Adjusting these take-profit levels affects how quickly profits are realized:
- Lower take-profit levels: Capture gains more quickly, reducing risk but potentially cutting off larger profits.
- Higher take-profit levels: Let trades run longer, aiming for bigger gains but increasing the risk of price reversals before profits are locked in.
🔶 Hold Days (20 bars):
The strategy automatically closes the position after 20 bars if none of the take-profit levels are hit.

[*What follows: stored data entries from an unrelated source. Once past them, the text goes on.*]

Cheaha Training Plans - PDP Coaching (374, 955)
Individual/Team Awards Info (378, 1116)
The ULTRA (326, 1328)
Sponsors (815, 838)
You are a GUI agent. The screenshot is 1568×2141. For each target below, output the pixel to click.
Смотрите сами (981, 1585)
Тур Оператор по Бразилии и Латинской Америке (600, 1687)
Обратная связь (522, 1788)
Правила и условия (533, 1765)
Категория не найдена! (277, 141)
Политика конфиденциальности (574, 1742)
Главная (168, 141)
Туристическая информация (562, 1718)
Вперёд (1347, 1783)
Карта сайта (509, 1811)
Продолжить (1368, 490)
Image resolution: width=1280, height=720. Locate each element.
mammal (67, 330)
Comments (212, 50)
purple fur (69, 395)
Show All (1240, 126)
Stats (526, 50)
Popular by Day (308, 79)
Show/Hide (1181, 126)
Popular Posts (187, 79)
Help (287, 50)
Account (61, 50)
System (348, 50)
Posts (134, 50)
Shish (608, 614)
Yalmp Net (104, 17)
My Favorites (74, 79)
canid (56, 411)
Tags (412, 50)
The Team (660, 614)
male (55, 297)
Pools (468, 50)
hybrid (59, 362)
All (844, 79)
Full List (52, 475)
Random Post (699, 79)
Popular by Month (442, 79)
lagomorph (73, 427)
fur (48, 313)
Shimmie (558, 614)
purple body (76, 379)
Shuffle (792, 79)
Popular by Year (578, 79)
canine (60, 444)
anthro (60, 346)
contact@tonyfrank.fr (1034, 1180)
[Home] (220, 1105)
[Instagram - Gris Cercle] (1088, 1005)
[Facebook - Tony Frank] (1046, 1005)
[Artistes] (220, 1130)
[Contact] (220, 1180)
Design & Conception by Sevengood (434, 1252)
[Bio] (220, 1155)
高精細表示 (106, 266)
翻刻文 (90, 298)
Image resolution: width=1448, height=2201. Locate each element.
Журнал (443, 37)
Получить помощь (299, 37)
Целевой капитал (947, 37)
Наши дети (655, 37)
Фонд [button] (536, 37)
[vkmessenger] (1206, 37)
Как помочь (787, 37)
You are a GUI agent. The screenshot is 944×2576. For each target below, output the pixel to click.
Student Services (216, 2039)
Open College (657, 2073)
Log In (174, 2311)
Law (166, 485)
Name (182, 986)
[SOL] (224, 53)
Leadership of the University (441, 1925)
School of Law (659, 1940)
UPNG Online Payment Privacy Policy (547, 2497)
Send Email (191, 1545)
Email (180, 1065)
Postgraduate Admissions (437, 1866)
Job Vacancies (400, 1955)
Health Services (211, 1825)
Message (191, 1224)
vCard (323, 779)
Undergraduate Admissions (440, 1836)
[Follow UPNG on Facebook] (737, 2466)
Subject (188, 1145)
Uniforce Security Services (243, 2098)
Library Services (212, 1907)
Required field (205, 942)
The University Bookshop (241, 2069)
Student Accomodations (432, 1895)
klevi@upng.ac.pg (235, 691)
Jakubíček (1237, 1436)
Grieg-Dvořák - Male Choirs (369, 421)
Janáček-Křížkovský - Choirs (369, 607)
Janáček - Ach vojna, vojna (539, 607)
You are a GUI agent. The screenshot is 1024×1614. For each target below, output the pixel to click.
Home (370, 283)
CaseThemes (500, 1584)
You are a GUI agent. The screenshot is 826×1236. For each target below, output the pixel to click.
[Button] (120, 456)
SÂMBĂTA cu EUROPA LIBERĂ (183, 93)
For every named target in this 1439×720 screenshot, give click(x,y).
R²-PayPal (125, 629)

This feature prevents trades from being held indefinitely, especially if market conditions are stagnant. Adjusting this:
- Shorter hold periods: Reduce the duration of exposure, minimizing risks from market changes but potentially closing trades too early.
- Longer hold periods: Allow trades to stay open longer, increasing the chance for mean reversion but also increasing exposure to unfavorable market conditions.
By understanding how these default settings affect the strategy’s performance, traders can optimize the Bitcoin CME-Spot Bollinger Bands Strategy to their preferences, adapting it to different market environments and risk tolerances.